### Task statement
From the entries below, pull out each line where "esta" appears.

### Saved data entries
┌──

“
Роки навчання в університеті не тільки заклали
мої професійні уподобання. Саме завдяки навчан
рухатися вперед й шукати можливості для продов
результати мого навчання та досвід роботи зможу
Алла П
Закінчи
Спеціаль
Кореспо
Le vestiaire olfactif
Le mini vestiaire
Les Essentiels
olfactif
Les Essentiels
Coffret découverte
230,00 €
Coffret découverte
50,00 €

└──
┌──

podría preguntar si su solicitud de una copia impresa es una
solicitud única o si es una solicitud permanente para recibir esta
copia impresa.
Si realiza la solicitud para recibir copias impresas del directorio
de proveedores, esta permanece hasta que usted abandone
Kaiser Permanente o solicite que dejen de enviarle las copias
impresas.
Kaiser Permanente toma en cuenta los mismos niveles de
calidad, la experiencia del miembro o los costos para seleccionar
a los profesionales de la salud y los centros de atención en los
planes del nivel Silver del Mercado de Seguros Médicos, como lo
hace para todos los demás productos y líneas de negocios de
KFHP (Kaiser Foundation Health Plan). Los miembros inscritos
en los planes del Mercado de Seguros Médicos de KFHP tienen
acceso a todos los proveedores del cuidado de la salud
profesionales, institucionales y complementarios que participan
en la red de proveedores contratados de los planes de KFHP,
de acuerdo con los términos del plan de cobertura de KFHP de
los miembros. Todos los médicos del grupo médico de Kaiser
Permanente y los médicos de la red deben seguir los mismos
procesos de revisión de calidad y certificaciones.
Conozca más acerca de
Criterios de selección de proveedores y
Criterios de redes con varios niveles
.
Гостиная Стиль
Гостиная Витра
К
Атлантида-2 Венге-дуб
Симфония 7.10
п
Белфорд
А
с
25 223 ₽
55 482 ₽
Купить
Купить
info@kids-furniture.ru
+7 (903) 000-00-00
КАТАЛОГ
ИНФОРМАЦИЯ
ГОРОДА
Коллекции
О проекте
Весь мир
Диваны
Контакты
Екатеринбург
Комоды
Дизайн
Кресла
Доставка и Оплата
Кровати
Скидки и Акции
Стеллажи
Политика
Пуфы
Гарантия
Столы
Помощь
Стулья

└──
┌──

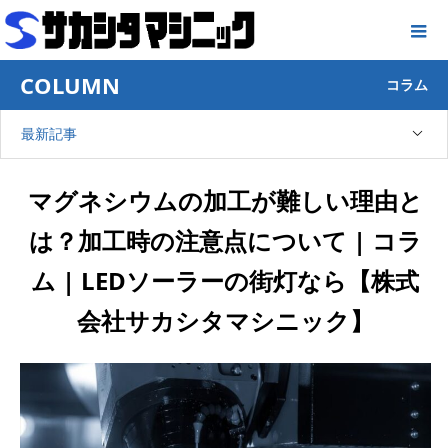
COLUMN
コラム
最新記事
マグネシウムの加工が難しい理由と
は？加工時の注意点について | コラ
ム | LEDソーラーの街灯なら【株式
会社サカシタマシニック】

└──

### Task answer
solicitud única o si es una solicitud permanente para recibir esta
de proveedores, esta permanece hasta que usted abandone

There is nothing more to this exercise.